According to a renowned Sanskrit scholar, Pandit Sharma, Manipuri
polo goes back to the year 3100 B.C. Other Manipuri scholars trace the
game chronologically to many centuries before Christ ( 2000 - 1500 B.C.
), while some place it around 34 A.D. According to Kangjeiron Purana,
which is really the history of hockey in the state, polo was first
played in Manipur, and therefore, it got the name Sagol Kangjei - sagol
( horse ) and kangjei ( hockey ).
Manipuri polo symbolises the immense cultural heritage of the state,
and great efforts have been put made to raise the standard of this
popular game. The prominent patrons of the game were King Kyamba and
King Khagemba ( 1597-1672 A.D.), and King Chandra Kirti ( 1850 - 1886
A.D.). The latter, especially, is to be credited with popularising the
sport in other parts of the world.
How the game is played
Each player in Sagol Kangjei assumes a specific position on the
a) Pun - Ngak ( Full back )
b) Pun - Ngakchun ( Half back )
c) Pulluk ( Left wing )
d) Langjei ( Centre )
e) Pulluk ( Right wing )
f) Pun Jen ( Inner )
g) Pun - Jenchun ( Inner )
There are no goal posts in this game. Goal lines determine the end of
the two boundaries of the rectangular field. The ball ( kangdrum
) is white in colour. To score a goal the ball must cross the line.
The polo stick is made of cane or wood, and is called kang - hu.

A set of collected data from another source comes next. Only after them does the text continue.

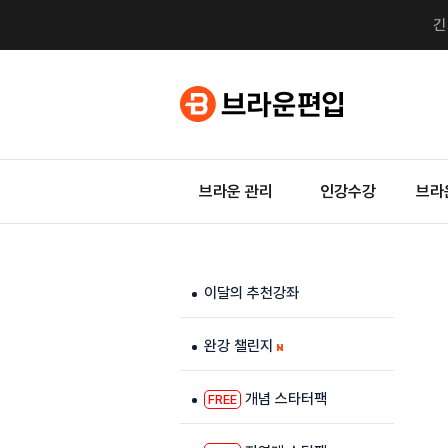
브라운 관리
인강수강
브라
이달의 추천강좌
완강 챌린지
개념 스타터팩
FREE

It is 4 to 4 1/2 ft in length, and has a head of hard wood, a foot long,
which is set at an obtuse angle. The ball is made of bamboo root, with a
diameter of 3" to 3 1/2".
The traditional attire consists of a chin - strap ( khadangchet
) and a turban, for protecting the head. Leg - guards ( khongyom
) are worn below the knee. Since no shoes are worn, the players use khumit
- khang. A leash of thick leather is held by the index finger of the
left hand. This is a seasonal game, and is played in the Manipuri month
of Mera ( September / October ) and ends in the month of Ingen
( June / July ). There is no other country in the world, where hockey is
played on foot and horseback. It would not be wrong to say that Manipur
was forerunner of invention of hockey, which evolved out of constant
experiments with hockey on foot and horseback.